Her name was Maggie. She smelled like earth and dressed in browns and greens. Whenever I think of Mother Nature, I see Maggie smiling back at me.
A week after the boys and Catherine had dragged me to lunch, I was running very late to my weekly meeting. I'd decided that, if she was willing, I'd be more than happy to have Maggie be my sponsor. I had sorted out all sorts of tidy explanations for my sudden change of mind, but I think what I really wanted was a mother.
When I saw the black Tahoe sitting in the parking lot, vague alarm bells started ringing. I stormed into the building, hoping against all hope that I was just being paranoid. The teary eyes, sad faces, and the sudden silence at my entrance told me I wasn't.
Immediately, about five people came over and hugged me, trying to hold their crying in check just long enough to tell me how sorry they were. Bob, a middle-aged office-type, held my shoulders and haltingly told me that Maggie had passed on. Passed on, those were his words. My brain flashed images of the most gruesome autopsies I've seen. I squeezed my eyes shut, trying to rid myself of the pictures.
The moment tears finally started slipping from my eyes was the exact moment I saw Catherine staring at me. There was the shock of understanding in her eyes. She looked away worriedly, and I followed her gaze to where it landed on Warrick and Nick interviewing people. I closed my eyes again and dropped my head, not caring. Maggie was dead – what did it matter if one of my worst secrets came bleeding out of this?
Bob backed away until I saw her standing in front of me, with her feet planted like she was expecting a fight. Looking over her shoulder, she grabbed my hand and dragged me out the side door quickly. I tried to form words, I tried to explain that it didn't matter, I tried to tell her that I didn't want to be alone with her. Nothing came out except silence.

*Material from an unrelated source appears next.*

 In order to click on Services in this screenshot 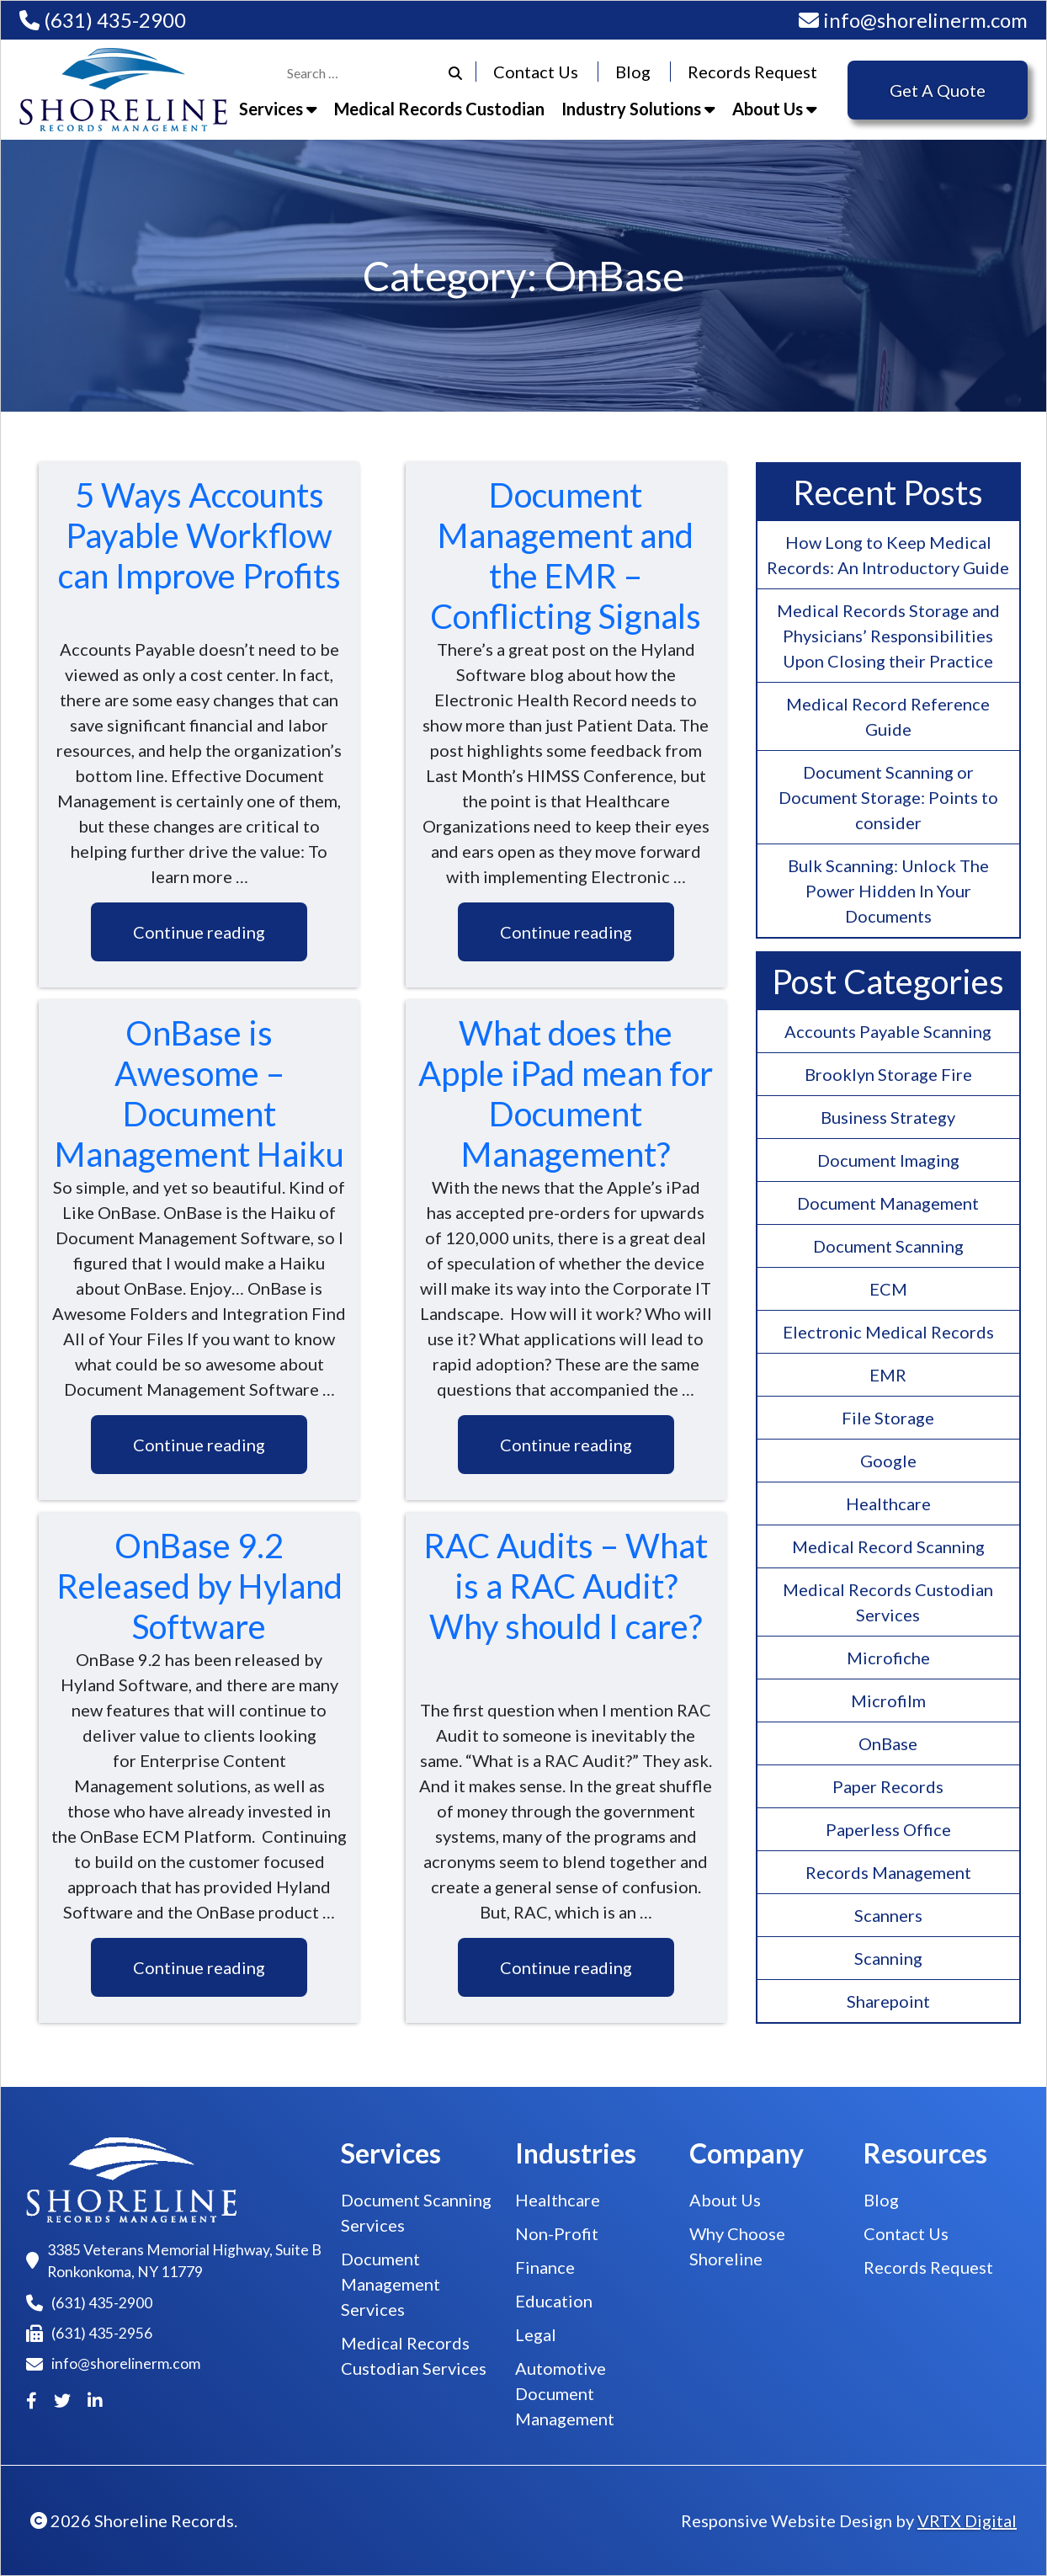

She finally let go and sat us down on a bench. I stared at the shadow of a tree swaying on the sidewalk. Catherine asked all the right questions, like a good investigator, with a sort of tired compassion in her voice. It was so much a habit that it was comforting, despite the jarring realization that I was on the receiving end. I closed my eyes and let the slight wind wash over me – pushing me softly towards Catherine – while silently questioning if anything could ever make me clean again.
And then she hugged me, saying how sorry she was and I was crying into her shoulder, crying about Maggie and all the things I'd had to keep inside for so long. She finally held me out by my shoulders – probably so I wouldn't run – and looked into my soul when she told me that she understood. I figured that she really did, having a much more checkered and painful past than mine. I nodded and she turned so we were sitting side by side watching the traffic. I remembered that I used to strongly believe that none of us are given more than we can handle. I wondered if I still believed it.
Catherine told me solemnly, like she was promising to conquer the world for me, that she'd find whoever did it. I looked at her and waited until she was looking back to say that I didn't doubt it for one second. I think I surprised her, the most jaded member of our now-fractured team, with honesty.
Trembling slightly, I drank in her smile. She gently raised her hand to dry my tears and I flinched away from her. We sat there, awkwardly regarding one another for about a minute. I stood and quickly walked to my car, trying not to remember the flash of hurt in her eyes.